А гениальный художник всегда целостен, всегда в архетипе самости. Ну вот пример попроще: Цветаева, написавшая "Лебединый стан", – она что – за белых? Да нет, конечно, она ведь в то же время и самая настоящая большевичка, больше того – сама революция с ее исполинским размахом, хотя бы и самоуничтожения. Гений всегда целостен или, в более привычных для нас терминах, – беспартиен.
Смотри также Высмеянный и победивший Афанасий ФетНу и с вашего позволения, Иван Никитич, я бы еще одной темы коснулся в связи с Достоевским неизбежно возникающей: Набоков.
Иван Толстой: Крайне интересно, Борис Михайлович.
Борис Парамонов: Почему Набоков так демонстративно и, можно сказать, скандально не любил Достоевского? До неприличия. Разобраться в этом помогает привлечение тех же психоаналитических сюжетов.
Иван Толстой: "Лолита"?
Борис Парамонов: Не только и не столько. Скорее, "Дар".
Иван Толстой: Самая светлая, брызжущая душевным здоровьем, жизнерадостная книга Набокова.
Борис Парамонов: Тогда почему же, задумав продолжение "Дара", автор для начала решил избавиться от Зины Мерц, бросив ее под колеса автобуса? Но в самом "Даре", написанном и законченном, есть навязчивый психоаналитический сюжет.
Иван Толстой: Какой вы имеете в виду?
Борис Парамонов: Убийство отца. Да, в романе он не убит, но пропадает, судьба его остается неизвестной. Но мы-то знаем, что отец Набокова был убит. И тема пропавшего отца в "Даре" не просто появляется и звучит, она педалирована, я бы сказал – размазана.
Иван Толстой: Да, но какую патогенность тут можно усмотреть у Набокова? Чем ему мешал его обожаемый отец?
Борис Парамонов: Не забудем, что у Набокова были малолетние сестры. А помня об этом, и "Лолиту" вспомним. Правда, там отец заменен матерью – Шарлоттой, которую герою и убивать самому не пришлось – под машиной погибла. Ведь бессознательному все едино: хоть отец, хоть мать при случае, оно постоянно такие трюки проделывает. В данном случае важно, что открывается ход к дочери.
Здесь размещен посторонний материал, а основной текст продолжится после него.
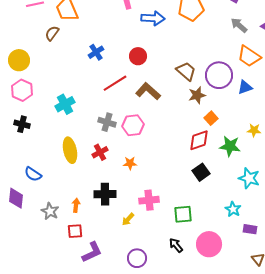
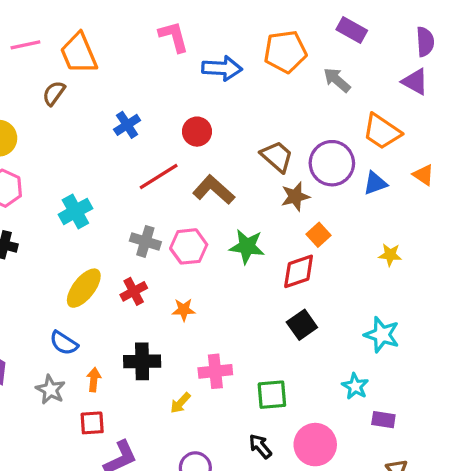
gray arrow: (239, 25) -> (337, 80), moved
green star: (230, 146) -> (247, 246), moved
yellow ellipse: (70, 150) -> (84, 288), turned 50
blue semicircle: (33, 174) -> (64, 343), moved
Так что, приглядевшись, мы открываем в "Даре" сюжетный ход к "Лолите". Вполне органично, несомненно в авторской психологической парадигме.
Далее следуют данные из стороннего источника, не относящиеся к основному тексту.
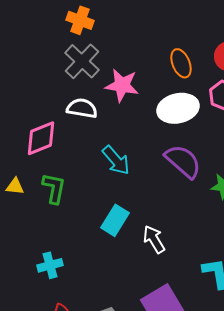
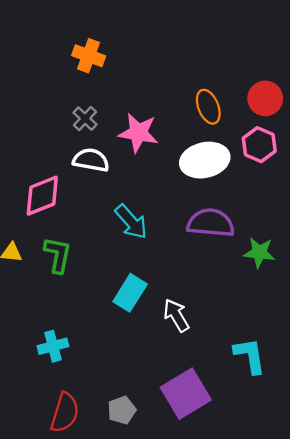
gray cross: (82, 61) -> (85, 119), moved, size x0.6
purple semicircle: (183, 161) -> (211, 223), turned -36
Иван Толстой: И как это связано с Достоевским?
Борис Парамонов: Набоков увидел у Достоевского чуть ли не все свои будущие темы, ему пришлось писать по его следам, некий палимпсест делать. Естественно, это вызвало у него, мягко говоря, дискомфорт, а говоря проще – зависть, ревность и злобу. Как бы мы сказали сейчас, Достоевский застолбил поляну.
И тогда новый смысл обретают давние слова Бабеля о Набокове из мемуаров Эренбурга: талантлив, но писать ему не о чем. Мы сейчас можем уточнить: писать было о чем, но по уже готовому тексту, палимпсест одним словом. Нет у Набокова изобретения, нет патента. Против его наскоков Достоевский сохраняет величественную неприступность.
Ну и, наконец, главное: у Набокова в "Даре" еще один отец убивается, еще один непререкаемый для многих авторитет – Чернышевский. Это все тот же эдипов сюжет. Понятно, что для Набокова Чернышевский не авторитет, как и для многих сейчас, но тут ведь дело не в самом Чернышевском, он фигура, замещающая отца. Для Николая Гавриловича в "Даре" возникла ситуация – в чужом пиру похмелье. И как бы мы ни были согласны с оценками Набокова, с этим его "сказочно остроумным текстом", как говорит Кончеев, – но какой-то осадок остается. Что-то как бы нечистое чуется. Это психологическая подоплека – душа самого Набокова, его собственные комплексы. Критика Набоковым Достоевского больше говорит не о Достоевском, а о самом Набокове.